Based on another question you posted, I assume that your jurisdiction (still) is Florida.
Is it legal for a restaurant to limit the amount of a certain type of
No, it is illegal. Here the subtlety is that --per your description-- server's bank constitutes debt (rather than payment for goods or services), and 31 USC § 5103 reads:
"United States coins and currency [...] are legal tender for all
debts, public charges, taxes, and dues"
Since non-compliance with the restaurant's new policy can lead to termination, I think your best option is to proceed in accordance with Florida statute 448.102(1):
- In writing, bring to the attention of a supervisor or the employer
the policy or practice, affording the employer "a reasonable
opportunity to correct the activity, policy, or practice"; and if
the restaurant dismissed the reasonable opportunity,
- disclose to the "appropriate governmental agency, under oath, in
writing, an activity, policy, or practice of the employer that is in
violation of a law, rule, or regulation", which in this case is 31
USC § 5103.
If you have to resort to step (2), be sure to include evidence --in writing-- about the substance of the new policy, showing how the restaurant treats server's bank as "debt".
Having taken these two steps, if the restaurant terminates you, then this might be grounds for a lawsuit. See Florida statute 448.103.

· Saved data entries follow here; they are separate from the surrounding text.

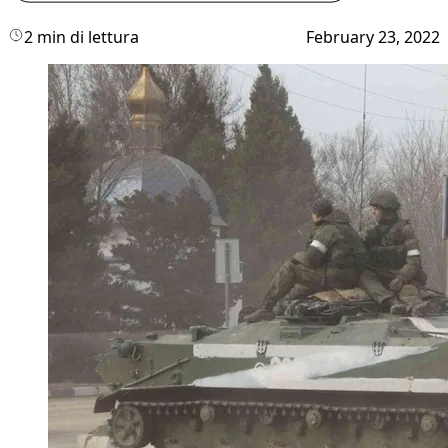
2 min di lettura
February 23, 2022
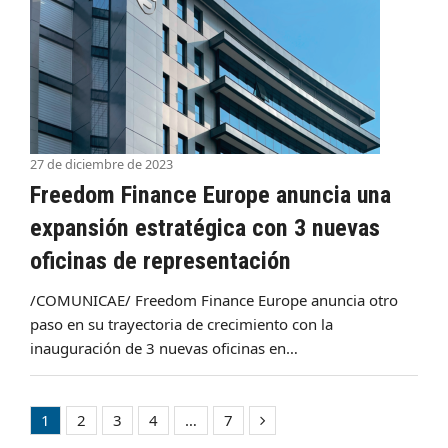
27 de diciembre de 2023
Freedom Finance Europe anuncia una
expansión estratégica con 3 nuevas
oficinas de representación
/COMUNICAE/ Freedom Finance Europe anuncia otro
paso en su trayectoria de crecimiento con la
inauguración de 3 nuevas oficinas en…
1
2
3
4
…
7
Page
Page
Page
Page
Page
Siguiente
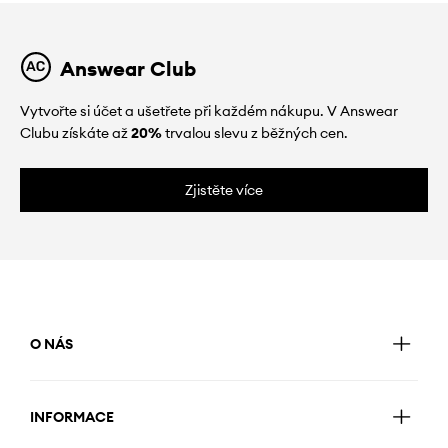
Answear Club
Vytvořte si účet a ušetřete při každém nákupu. V Answear
Clubu získáte až
20%
trvalou slevu z běžných cen.
Zjistěte více
O NÁS
INFORMACE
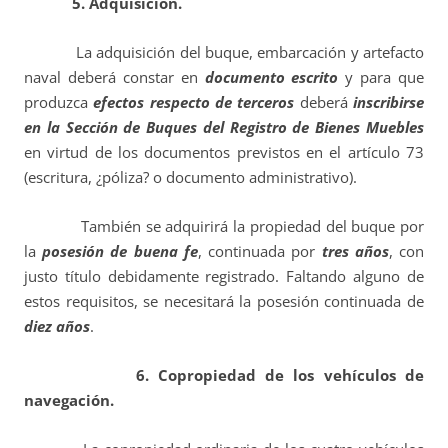
5. Adquisición.
La adquisición del buque, embarcación y artefacto
naval deberá constar en
documento escrito
y para que
produzca
efectos respecto de terceros
deberá
inscribirse
en la Sección de Buques del Registro de Bienes Muebles
en virtud de los documentos previstos en el artículo 73
(escritura, ¿póliza? o documento administrativo).
También se adquirirá la propiedad del buque por
la
posesión de buena fe
, continuada por
tres años
, con
justo título debidamente registrado. Faltando alguno de
estos requisitos, se necesitará la posesión continuada de
diez años
.
6. Copropiedad de los vehículos de
navegación.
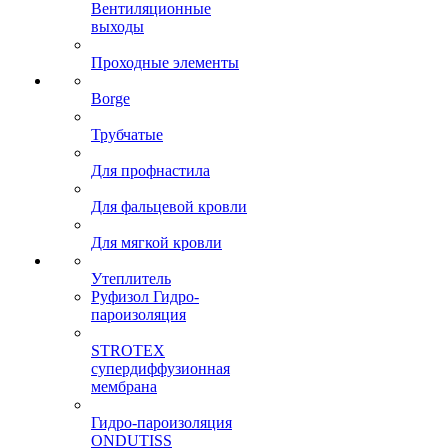
Вентиляционные
выходы
Проходные элементы
Borge
Трубчатые
Для профнастила
Для фальцевой кровли
Для мягкой кровли
Утеплитель
Руфизол Гидро-
пароизоляция
STROTEX
супердиффузионная
мембрана
Гидро-пароизоляция
ONDUTISS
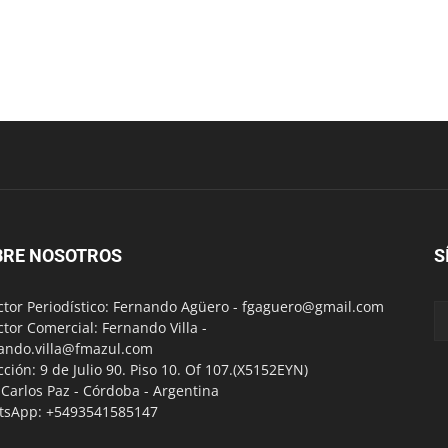
BRE NOSOTROS
S
ctor Periodístico: Fernando Agüero -
fgaguero@gmail.com
ctor Comercial: Fernando Villa -
ando.villa@fmazul.com
cción: 9 de Julio 90. Piso 10. Of 107.(X5152EYN)
a Carlos Paz - Córdoba - Argentina
tsApp: +5493541585147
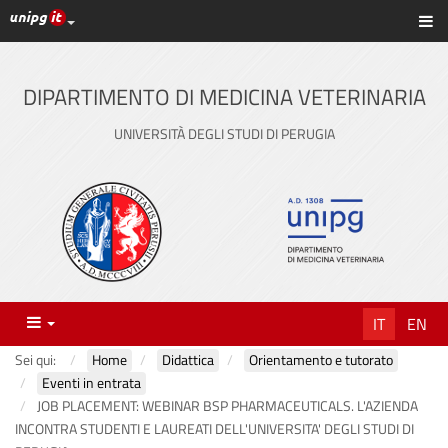
Link ai principali servizi web di Ateneo
Sc
Vai
al
contenuto
DIPARTIMENTO DI MEDICINA VETERINARIA
principale
UNIVERSITÀ DEGLI STUDI DI PERUGIA
Menu
IT
EN
Sei qui:
Home
Didattica
Orientamento e tutorato
Eventi in entrata
JOB PLACEMENT: WEBINAR BSP PHARMACEUTICALS. L'AZIENDA
INCONTRA STUDENTI E LAUREATI DELL'UNIVERSITA' DEGLI STUDI DI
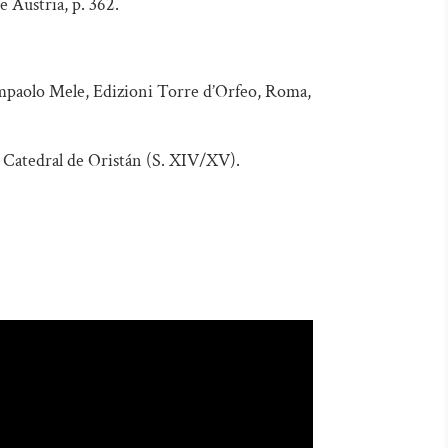
e Austria, p. 362.
mpaolo Mele, Edizioni Torre d’Orfeo, Roma,
a Catedral de Oristán (S. XIV/XV).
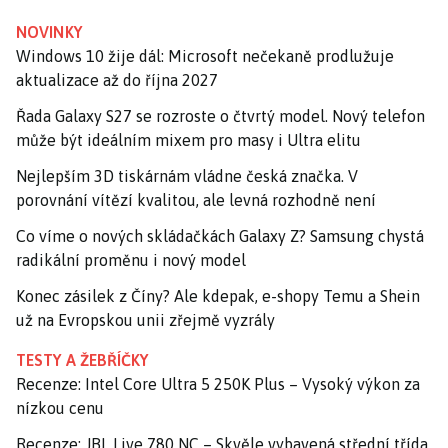
NOVINKY
Windows 10 žije dál: Microsoft nečekaně prodlužuje
aktualizace až do října 2027
Řada Galaxy S27 se rozroste o čtvrtý model. Nový telefon
může být ideálním mixem pro masy i Ultra elitu
Nejlepším 3D tiskárnám vládne česká značka. V
porovnání vítězí kvalitou, ale levná rozhodně není
Co víme o nových skládačkách Galaxy Z? Samsung chystá
radikální proměnu i nový model
Konec zásilek z Číny? Ale kdepak, e-shopy Temu a Shein
už na Evropskou unii zřejmě vyzrály
TESTY A ŽEBŘÍČKY
Recenze: Intel Core Ultra 5 250K Plus – Vysoký výkon za
nízkou cenu
Recenze: JBL Live 780 NC – Skvěle vybavená střední třída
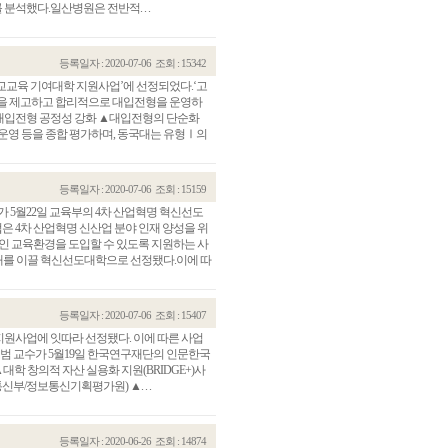
석했다.일산병원은 전반적. . .
등록일자 : 2020-07-06
조회 : 15342
고교교육 기여대학 지원사업’에 선정되었다.‘고
성을 제고하고 합리적으로 대입전형을 운영하
대입전형 공정성 강화 ▲대입전형의 단순화
운영 등을 종합 평가하며, 동국대는 유형Ⅰ의
등록일자 : 2020-07-06
조회 : 15159
가 5월22일 교육부의 4차 산업혁명 혁신선도
 4차 산업혁명 신산업 분야 인재 양성을 위
인 교육환경을 도입할 수 있도록 지원하는 사
를 이끌 혁신선도대학으로 선정됐다.이에 따
등록일자 : 2020-07-06
조회 : 15407
고지원사업에 잇따라 선정됐다. 이에 따른 사업
인범 교수가 5월19일 한국연구재단의 인문한국
대학 창의적 자산 실용화 지원(BRIDGE+)사
/정보통신기획평가원) ▲. . .
등록일자 : 2020-06-26
조회 : 14874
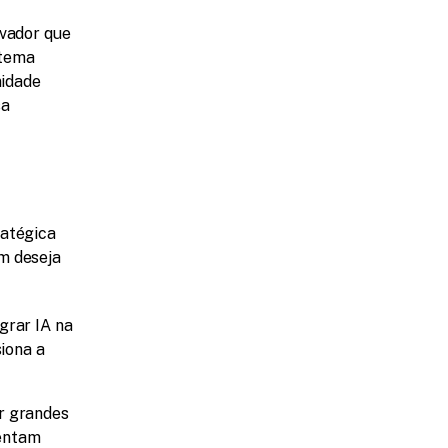
vador que 
tema 
idade 
a 
atégica 
m deseja 
rar IA na 
ona a 
r grandes 
entam 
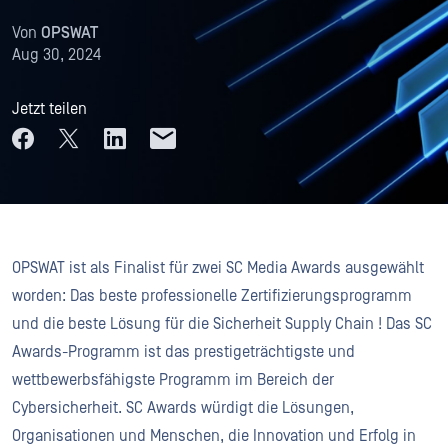
Von
OPSWAT
Aug 30, 2024
Jetzt teilen
OPSWAT ist als Finalist für zwei SC Media Awards ausgewählt
worden: Das beste professionelle Zertifizierungsprogramm
und die beste Lösung für die Sicherheit Supply Chain ! Das SC
Awards-Programm ist das prestigeträchtigste und
wettbewerbsfähigste Programm im Bereich der
Cybersicherheit. SC Awards würdigt die Lösungen,
Organisationen und Menschen, die Innovation und Erfolg in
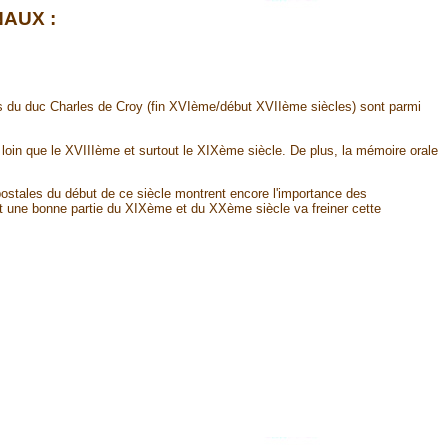
NAUX :
ms du duc Charles de Croy (fin XVIème/début XVIIème siècles) sont parmi
s loin que le XVIIIème et surtout le XIXème siècle. De plus, la mémoire orale
ostales du début de ce siècle montrent encore l'importance des
nt une bonne partie du XIXème et du XXème siècle va freiner cette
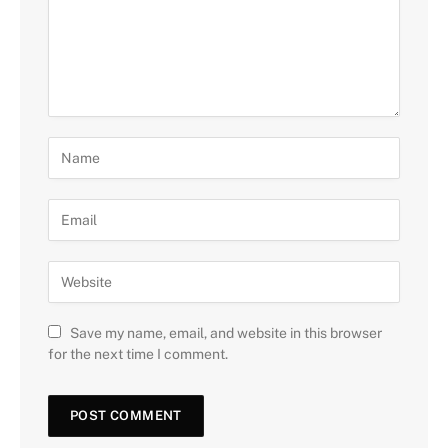
Save my name, email, and website in this browser
for the next time I comment.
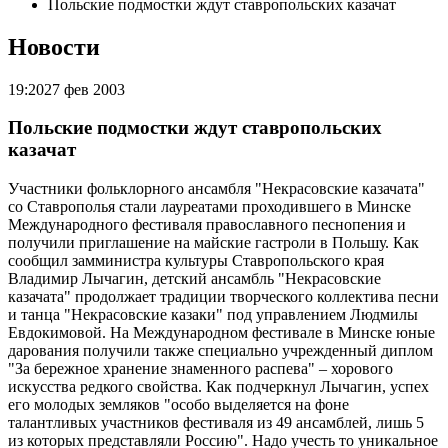
Польские подмостки ждут ставропольских казачат
Новости
19:20
27 фев 2003
Польские подмостки ждут ставропольских
казачат
Участники фольклорного ансамбля "Некрасовские казачата"
со Ставрополья стали лауреатами проходившего в Минске
Международного фестиваля православного песнопения и
получили приглашение на майские гастроли в Польшу. Как
сообщил замминистра культуры Ставропольского края
Владимир Лычагин, детский ансамбль "Некрасовские
казачата" продолжает традиции творческого коллектива песни
и танца "Некрасовские казаки" под управлением Людмилы
Евдокимовой. На Международном фестивале в Минске юные
дарования получили также специально учрежденный диплом
"За бережное хранение знаменного распева" – хорового
искусства редкого свойства. Как подчеркнул Лычагин, успех
его молодых земляков "особо выделяется на фоне
талантливых участников фестиваля из 49 ансамблей, лишь 5
из которых представляли Россию". Надо учесть то уникальное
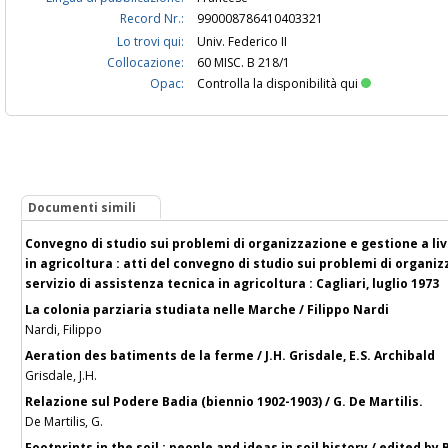
Record Nr.:
990008786410403321
Lo trovi qui:
Univ. Federico II
Collocazione:
60 MISC. B 218/1
Opac:
Controlla la disponibilità qui
Documenti simili
Convegno di studio sui problemi di organizzazione e gestione a live
in agricoltura : atti del convegno di studio sui problemi di organiz
servizio di assistenza tecnica in agricoltura : Cagliari, luglio 1973
La colonia parziaria studiata nelle Marche / Filippo Nardi
Nardi, Filippo
Aeration des batiments de la ferme / J.H. Grisdale, E.S. Archibald
Grisdale, J.H.
Relazione sul Podere Badia (biennio 1902-1903) / G. De Martilis.
De Martilis, G.
Footprints in the soil : people and ideas in soil history / edited b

In other jurisdictions, the approach might have to be different. For instance, in Michigan, the server would need to file a complaint with the state's labor agency on the basis of MCL 408.478(* ) (prohibiting the employer to demand "[a] consideration, as a condition of employment or continuation of employment"). Here, the "consideration" is that the employer restaurant is demanding its servers to perform --without extra pay-- tasks that have nothing to do with a server's job: Acting as a bank cashier, or going to the bank towards securing the ability to comply with the restaurant's new policy.
(*) I couldn't find an equivalent statute in the Florida legislature.